(Records drawn from a dataset)
────

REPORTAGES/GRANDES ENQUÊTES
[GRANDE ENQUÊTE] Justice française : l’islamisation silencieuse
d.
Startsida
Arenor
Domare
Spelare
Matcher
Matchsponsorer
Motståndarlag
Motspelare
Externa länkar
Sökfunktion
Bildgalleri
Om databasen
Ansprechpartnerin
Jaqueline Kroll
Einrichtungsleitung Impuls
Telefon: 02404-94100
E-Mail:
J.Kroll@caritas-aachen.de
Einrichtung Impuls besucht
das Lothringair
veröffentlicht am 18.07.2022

────

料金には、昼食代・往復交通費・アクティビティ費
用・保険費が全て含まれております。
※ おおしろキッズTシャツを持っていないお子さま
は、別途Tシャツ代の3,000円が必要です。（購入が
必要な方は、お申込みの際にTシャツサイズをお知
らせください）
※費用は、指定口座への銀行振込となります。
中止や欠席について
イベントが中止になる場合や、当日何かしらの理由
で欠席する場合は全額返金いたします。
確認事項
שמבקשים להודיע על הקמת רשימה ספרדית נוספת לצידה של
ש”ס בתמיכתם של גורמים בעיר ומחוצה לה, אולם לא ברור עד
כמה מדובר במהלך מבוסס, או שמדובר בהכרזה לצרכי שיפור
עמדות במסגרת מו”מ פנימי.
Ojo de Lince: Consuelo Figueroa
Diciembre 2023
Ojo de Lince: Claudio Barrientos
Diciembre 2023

────

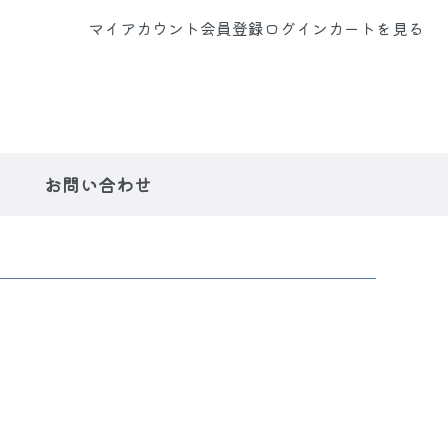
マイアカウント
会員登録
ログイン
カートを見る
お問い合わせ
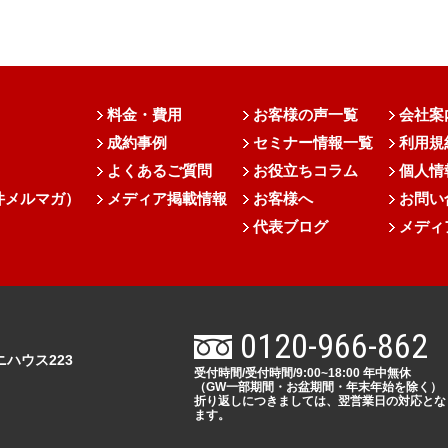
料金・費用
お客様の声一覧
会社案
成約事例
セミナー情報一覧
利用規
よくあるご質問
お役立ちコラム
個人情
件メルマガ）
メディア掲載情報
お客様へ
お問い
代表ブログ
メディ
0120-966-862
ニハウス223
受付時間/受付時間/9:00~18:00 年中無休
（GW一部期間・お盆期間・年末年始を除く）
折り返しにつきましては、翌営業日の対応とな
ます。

────

• _WHAT IS BEING ASKED_
From the entries above, return exactly the line containing "REPORTAGES/GRANDES ENQUÊTES", the line containing "veröffentlicht am 18.07.2022", and all lines between, and nothing else.

• _SOLUTION FOR THIS EXERCISE_
REPORTAGES/GRANDES ENQUÊTES
[GRANDE ENQUÊTE] Justice française : l’islamisation silencieuse
d.
Startsida
Arenor
Domare
Spelare
Matcher
Matchsponsorer
Motståndarlag
Motspelare
Externa länkar
Sökfunktion
Bildgalleri
Om databasen
Ansprechpartnerin
Jaqueline Kroll
Einrichtungsleitung Impuls
Telefon: 02404-94100
E-Mail:
J.Kroll@caritas-aachen.de
Einrichtung Impuls besucht
das Lothringair
veröffentlicht am 18.07.2022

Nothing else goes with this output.